PreEmptive Analytics Workbench User Guide

Temp-bin Cleanup

Recall from the Data-Processing Overview that indexers can save message data within temporary storage so that it can be combined with later messages to generate new data. To prevent this storage from growing indefinitely, the Workbench periodically removes bins that are considered outdated with respect to messages most recently processed.

Configuration

Settings for this process may be adjusted by editing the keys in <Installation Folder>\Windows\Computation Service\WorkbenchComputationService.exe.config, and restarting the Computation Service:

<appSettings>
    <add key="StaleTime" value="30.00:00:00"/> <!-- Days.HH:MM:SS -->
    <add key="GcCollectEvery" value="1000"/>
    <add key="GcMaximumCollectionInterval" value="01:00:00"/>
    <add key="GcRollingCount" value="5000"/>
</appSettings>

Where

  • StaleTime is the age a bin needs to be, relative to the recently processed messages, before it is removed. The default is 30.00:00:00 (30 days).
  • GcCollectEvery is the number of processed messages that will trigger a cleanup. The default is 1000.
  • GcMaximumCollectionInterval is the amount of time that will trigger a cleanup. The default is 01:00:00 (1 hour).
  • GcRollingCount is the number of messages to consider "recent". The default is 5000.

Adjusting the Cleanup Frequency

The temp-bin cleanup process stops ingestion by the Computation Service in order to prevent an invalid database state. By default, this happens every 1000 messages processed, or every hour, whichever comes first. The frequency of these cleanups can be configured.

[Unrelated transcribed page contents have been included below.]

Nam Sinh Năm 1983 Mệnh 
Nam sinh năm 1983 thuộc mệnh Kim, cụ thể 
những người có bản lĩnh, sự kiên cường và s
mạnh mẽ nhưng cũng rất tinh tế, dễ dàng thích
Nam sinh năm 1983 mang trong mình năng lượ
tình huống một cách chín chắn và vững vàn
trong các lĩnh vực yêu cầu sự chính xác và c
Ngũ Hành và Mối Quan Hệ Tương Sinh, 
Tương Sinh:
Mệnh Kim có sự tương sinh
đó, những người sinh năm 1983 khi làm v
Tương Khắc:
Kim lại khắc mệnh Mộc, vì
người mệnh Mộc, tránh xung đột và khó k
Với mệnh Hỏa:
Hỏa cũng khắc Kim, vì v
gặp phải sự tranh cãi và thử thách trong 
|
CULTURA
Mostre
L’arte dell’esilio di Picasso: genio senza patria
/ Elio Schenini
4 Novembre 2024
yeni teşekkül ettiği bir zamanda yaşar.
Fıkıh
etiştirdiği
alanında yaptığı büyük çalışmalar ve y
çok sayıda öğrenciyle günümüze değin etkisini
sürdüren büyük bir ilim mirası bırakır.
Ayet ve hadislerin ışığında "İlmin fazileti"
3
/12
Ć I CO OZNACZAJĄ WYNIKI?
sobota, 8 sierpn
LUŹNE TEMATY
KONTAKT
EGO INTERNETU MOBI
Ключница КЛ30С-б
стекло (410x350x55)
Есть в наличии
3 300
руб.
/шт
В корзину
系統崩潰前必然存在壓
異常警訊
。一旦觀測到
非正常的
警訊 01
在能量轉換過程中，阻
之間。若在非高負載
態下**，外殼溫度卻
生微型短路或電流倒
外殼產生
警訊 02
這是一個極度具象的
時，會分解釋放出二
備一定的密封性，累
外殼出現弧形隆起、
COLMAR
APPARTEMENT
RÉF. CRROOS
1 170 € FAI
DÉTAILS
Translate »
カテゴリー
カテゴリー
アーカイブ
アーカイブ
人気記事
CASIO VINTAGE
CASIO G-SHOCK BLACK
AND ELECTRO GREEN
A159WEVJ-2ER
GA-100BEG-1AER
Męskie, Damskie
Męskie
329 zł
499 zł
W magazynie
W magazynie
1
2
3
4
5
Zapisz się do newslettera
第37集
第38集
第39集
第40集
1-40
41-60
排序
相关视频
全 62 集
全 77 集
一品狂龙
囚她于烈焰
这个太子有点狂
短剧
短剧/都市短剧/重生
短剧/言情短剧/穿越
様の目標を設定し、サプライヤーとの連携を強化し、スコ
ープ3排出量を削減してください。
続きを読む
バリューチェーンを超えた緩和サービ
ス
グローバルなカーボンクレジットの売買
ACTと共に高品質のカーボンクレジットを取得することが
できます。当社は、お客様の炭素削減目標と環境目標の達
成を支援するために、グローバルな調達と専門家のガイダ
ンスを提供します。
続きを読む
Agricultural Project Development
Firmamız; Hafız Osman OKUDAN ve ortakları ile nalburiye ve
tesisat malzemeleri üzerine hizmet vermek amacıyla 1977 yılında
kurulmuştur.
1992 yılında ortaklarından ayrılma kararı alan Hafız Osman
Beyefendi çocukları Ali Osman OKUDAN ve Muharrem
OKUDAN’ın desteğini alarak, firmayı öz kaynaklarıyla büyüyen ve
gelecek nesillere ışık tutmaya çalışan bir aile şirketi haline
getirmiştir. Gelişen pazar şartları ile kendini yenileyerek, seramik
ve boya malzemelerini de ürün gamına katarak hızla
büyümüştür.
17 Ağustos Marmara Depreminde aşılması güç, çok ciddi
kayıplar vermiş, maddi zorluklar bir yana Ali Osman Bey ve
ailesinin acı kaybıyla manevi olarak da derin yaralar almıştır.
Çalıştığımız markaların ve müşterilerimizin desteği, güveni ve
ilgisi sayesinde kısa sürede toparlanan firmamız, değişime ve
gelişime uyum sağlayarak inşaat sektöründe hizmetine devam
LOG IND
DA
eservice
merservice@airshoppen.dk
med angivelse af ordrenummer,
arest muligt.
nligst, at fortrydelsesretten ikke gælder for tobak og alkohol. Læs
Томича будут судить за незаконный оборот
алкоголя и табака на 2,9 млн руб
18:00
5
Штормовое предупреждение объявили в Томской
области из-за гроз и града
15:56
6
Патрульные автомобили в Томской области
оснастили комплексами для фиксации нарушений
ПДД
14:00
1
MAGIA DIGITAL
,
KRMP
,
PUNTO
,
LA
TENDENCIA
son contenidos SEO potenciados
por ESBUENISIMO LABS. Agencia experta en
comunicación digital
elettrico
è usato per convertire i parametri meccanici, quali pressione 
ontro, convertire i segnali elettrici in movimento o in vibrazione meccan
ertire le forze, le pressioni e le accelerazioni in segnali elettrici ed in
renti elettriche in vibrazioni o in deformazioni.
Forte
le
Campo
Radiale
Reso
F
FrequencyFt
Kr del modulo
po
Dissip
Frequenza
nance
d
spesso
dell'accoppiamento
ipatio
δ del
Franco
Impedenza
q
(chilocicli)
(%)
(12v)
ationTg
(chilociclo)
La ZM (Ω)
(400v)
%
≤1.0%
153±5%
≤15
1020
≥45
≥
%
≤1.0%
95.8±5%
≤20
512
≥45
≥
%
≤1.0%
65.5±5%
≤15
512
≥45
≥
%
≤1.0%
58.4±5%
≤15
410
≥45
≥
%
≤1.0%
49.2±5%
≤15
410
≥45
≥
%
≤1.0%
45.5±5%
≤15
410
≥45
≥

The process is triggered when a batch is processed from the endpoint queue and, since the last cleanup or the start of the Computation Service:

  • More than GcCollectEvery messages have been processed, or
  • More than the time specified by GcMaximumCollectionInterval has elapsed.

Increasing these values will decrease the frequency of cleanups, but may increase the amount of data that needs to be removed in each cleanup process (as more messages will be processed between cleanup triggers).

Adjusting the Cleanup Size

In general, a bin is eligible for removal if the time of its last update was more than StaleTime ago. By default, bins that have not been updated within the last 30 days will be removed. For most customers, this default is suitable, but some administrators may need to adjust StaleTime to fit their use cases.

Reducing the Cleanup Size

If this Workbench will receive an exceptionally large amount of data, reducing the StaleTime setting will decrease disk usage and increase ingestion performance.

However, reducing this value too much may lead to data from multiple messages not correctly being correlated. Consider the case where StaleTime is 15.00:00:00. If a session sends a Session.Start message, sends no data for 20 days, and then sends a Session.Stop message, the information from the Session.Start will be removed by the time the Session.Stop arrives, thus leading to 2 incomplete sessions being recorded, rather than 1 complete one.

Note: For the purposes of temp-bin cleanup, when a child bin is modified, its ancestors are considered modified as well. In the previous scenario, if feature messages from that session had been regularly received within the 20 days, the session's last-updated time would continue to be updated as well, preventing the Session.Start information from being removed prematurely.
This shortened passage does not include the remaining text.